(PROBLEM):
Give back exactly the lines of the entries below from the line with "Aquariophilie" to the line with "zločina. Navedena obaveza", inclusive, and only those.

(DATA PROVIDED):
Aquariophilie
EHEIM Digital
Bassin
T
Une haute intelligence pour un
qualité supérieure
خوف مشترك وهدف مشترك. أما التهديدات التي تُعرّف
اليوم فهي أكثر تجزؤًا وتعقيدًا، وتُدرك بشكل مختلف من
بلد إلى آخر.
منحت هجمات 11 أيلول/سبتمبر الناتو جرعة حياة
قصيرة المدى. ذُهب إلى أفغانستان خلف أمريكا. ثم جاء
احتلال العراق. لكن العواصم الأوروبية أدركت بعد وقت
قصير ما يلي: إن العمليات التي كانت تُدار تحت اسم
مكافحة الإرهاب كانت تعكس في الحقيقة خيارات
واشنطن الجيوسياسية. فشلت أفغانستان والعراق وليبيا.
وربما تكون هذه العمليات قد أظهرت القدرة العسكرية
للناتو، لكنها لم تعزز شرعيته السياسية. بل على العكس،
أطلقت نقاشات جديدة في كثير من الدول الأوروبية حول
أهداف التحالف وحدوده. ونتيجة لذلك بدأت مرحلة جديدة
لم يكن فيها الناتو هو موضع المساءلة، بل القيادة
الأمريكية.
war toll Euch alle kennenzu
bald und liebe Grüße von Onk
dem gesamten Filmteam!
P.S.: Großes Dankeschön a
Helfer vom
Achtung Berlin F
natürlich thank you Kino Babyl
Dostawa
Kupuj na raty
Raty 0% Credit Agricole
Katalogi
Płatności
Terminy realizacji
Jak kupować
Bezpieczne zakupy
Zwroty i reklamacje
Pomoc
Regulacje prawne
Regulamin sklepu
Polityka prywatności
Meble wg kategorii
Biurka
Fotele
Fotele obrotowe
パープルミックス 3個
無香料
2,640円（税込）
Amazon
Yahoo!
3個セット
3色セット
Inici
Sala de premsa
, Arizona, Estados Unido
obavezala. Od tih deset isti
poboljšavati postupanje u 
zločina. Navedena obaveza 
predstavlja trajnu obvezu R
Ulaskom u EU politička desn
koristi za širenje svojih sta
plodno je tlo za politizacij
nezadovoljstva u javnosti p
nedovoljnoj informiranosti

---

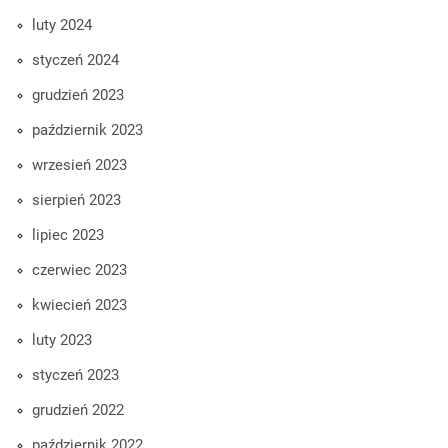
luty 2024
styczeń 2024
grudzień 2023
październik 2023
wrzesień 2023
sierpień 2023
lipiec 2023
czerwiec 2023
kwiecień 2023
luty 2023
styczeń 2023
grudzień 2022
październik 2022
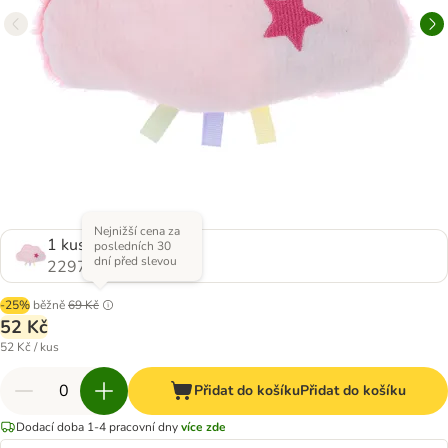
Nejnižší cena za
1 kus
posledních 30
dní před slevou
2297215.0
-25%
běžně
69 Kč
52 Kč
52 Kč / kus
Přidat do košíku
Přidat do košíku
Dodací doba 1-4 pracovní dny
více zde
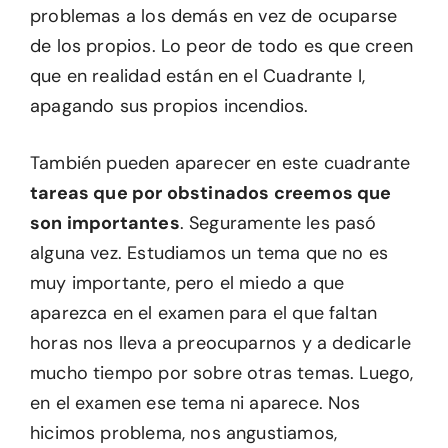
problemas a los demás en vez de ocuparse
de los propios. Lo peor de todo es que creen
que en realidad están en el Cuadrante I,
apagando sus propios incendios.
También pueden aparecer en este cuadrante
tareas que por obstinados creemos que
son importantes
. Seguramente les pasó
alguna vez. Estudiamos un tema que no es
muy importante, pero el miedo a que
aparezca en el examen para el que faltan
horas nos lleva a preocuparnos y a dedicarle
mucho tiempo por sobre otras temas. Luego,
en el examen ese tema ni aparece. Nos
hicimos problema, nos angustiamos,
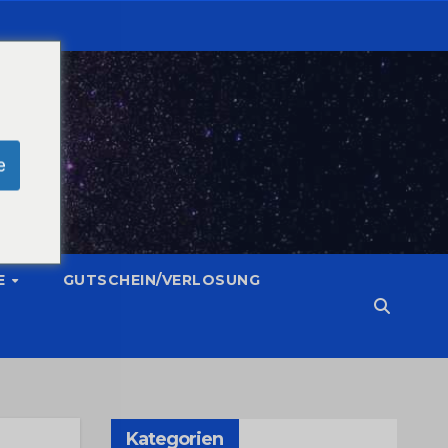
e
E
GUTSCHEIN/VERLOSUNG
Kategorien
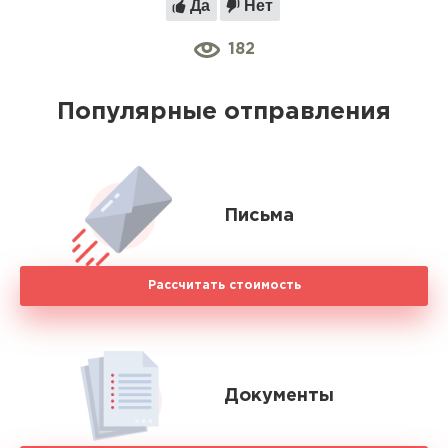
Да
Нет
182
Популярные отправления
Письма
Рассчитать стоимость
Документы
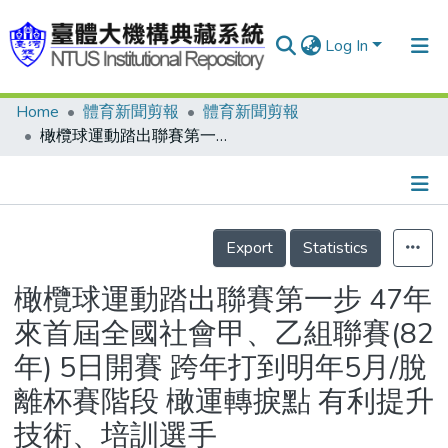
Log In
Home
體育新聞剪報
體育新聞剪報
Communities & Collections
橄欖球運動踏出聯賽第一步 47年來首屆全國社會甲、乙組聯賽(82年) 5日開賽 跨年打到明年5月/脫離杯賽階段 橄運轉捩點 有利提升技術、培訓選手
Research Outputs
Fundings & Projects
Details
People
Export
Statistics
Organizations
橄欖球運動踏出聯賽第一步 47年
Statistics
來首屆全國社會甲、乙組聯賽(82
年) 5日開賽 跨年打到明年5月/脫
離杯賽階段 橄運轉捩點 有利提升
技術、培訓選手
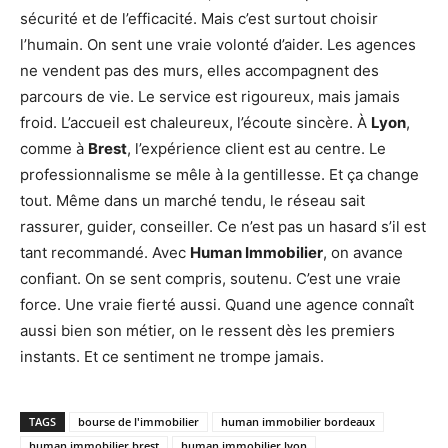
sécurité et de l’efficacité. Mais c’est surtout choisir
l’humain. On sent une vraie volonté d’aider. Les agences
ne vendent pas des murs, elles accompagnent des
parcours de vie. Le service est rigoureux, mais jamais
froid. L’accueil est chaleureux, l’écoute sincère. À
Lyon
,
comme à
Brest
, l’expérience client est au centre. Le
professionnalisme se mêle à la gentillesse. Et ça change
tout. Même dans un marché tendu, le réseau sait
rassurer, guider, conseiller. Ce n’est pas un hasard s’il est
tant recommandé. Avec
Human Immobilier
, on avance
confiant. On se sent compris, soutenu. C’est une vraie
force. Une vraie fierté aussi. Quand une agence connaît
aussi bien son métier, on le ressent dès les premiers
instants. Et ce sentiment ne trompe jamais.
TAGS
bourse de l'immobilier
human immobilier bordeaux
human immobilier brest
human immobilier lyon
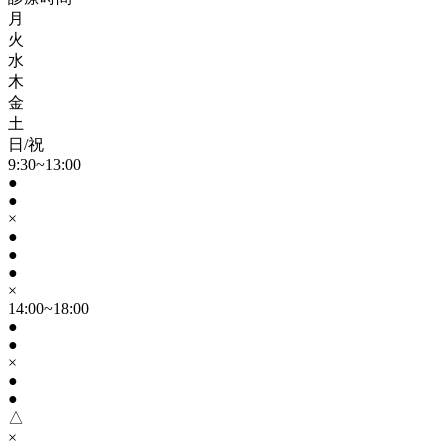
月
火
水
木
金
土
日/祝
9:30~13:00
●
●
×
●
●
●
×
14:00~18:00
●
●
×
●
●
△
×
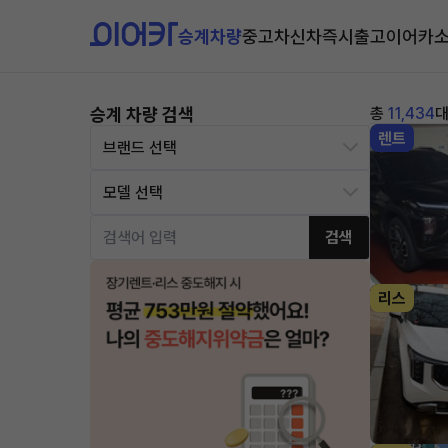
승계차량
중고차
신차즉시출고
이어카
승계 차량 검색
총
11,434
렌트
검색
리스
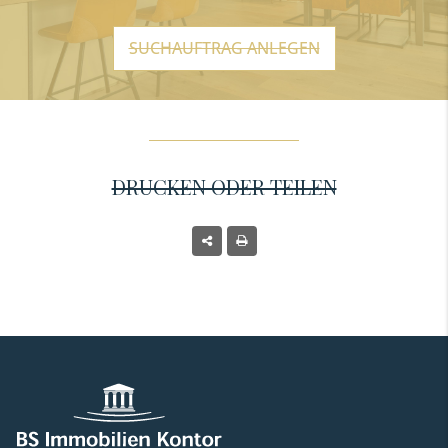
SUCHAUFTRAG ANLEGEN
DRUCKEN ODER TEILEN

(SOLUTION):
Aquariophilie
EHEIM Digital
Bassin
T
Une haute intelligence pour un
qualité supérieure
خوف مشترك وهدف مشترك. أما التهديدات التي تُعرّف
اليوم فهي أكثر تجزؤًا وتعقيدًا، وتُدرك بشكل مختلف من
بلد إلى آخر.
منحت هجمات 11 أيلول/سبتمبر الناتو جرعة حياة
قصيرة المدى. ذُهب إلى أفغانستان خلف أمريكا. ثم جاء
احتلال العراق. لكن العواصم الأوروبية أدركت بعد وقت
قصير ما يلي: إن العمليات التي كانت تُدار تحت اسم
مكافحة الإرهاب كانت تعكس في الحقيقة خيارات
واشنطن الجيوسياسية. فشلت أفغانستان والعراق وليبيا.
وربما تكون هذه العمليات قد أظهرت القدرة العسكرية
للناتو، لكنها لم تعزز شرعيته السياسية. بل على العكس،
أطلقت نقاشات جديدة في كثير من الدول الأوروبية حول
أهداف التحالف وحدوده. ونتيجة لذلك بدأت مرحلة جديدة
لم يكن فيها الناتو هو موضع المساءلة، بل القيادة
الأمريكية.
war toll Euch alle kennenzu
bald und liebe Grüße von Onk
dem gesamten Filmteam!
P.S.: Großes Dankeschön a
Helfer vom
Achtung Berlin F
natürlich thank you Kino Babyl
Dostawa
Kupuj na raty
Raty 0% Credit Agricole
Katalogi
Płatności
Terminy realizacji
Jak kupować
Bezpieczne zakupy
Zwroty i reklamacje
Pomoc
Regulacje prawne
Regulamin sklepu
Polityka prywatności
Meble wg kategorii
Biurka
Fotele
Fotele obrotowe
パープルミックス 3個
無香料
2,640円（税込）
Amazon
Yahoo!
3個セット
3色セット
Inici
Sala de premsa
, Arizona, Estados Unido
obavezala. Od tih deset isti
poboljšavati postupanje u 
zločina. Navedena obaveza 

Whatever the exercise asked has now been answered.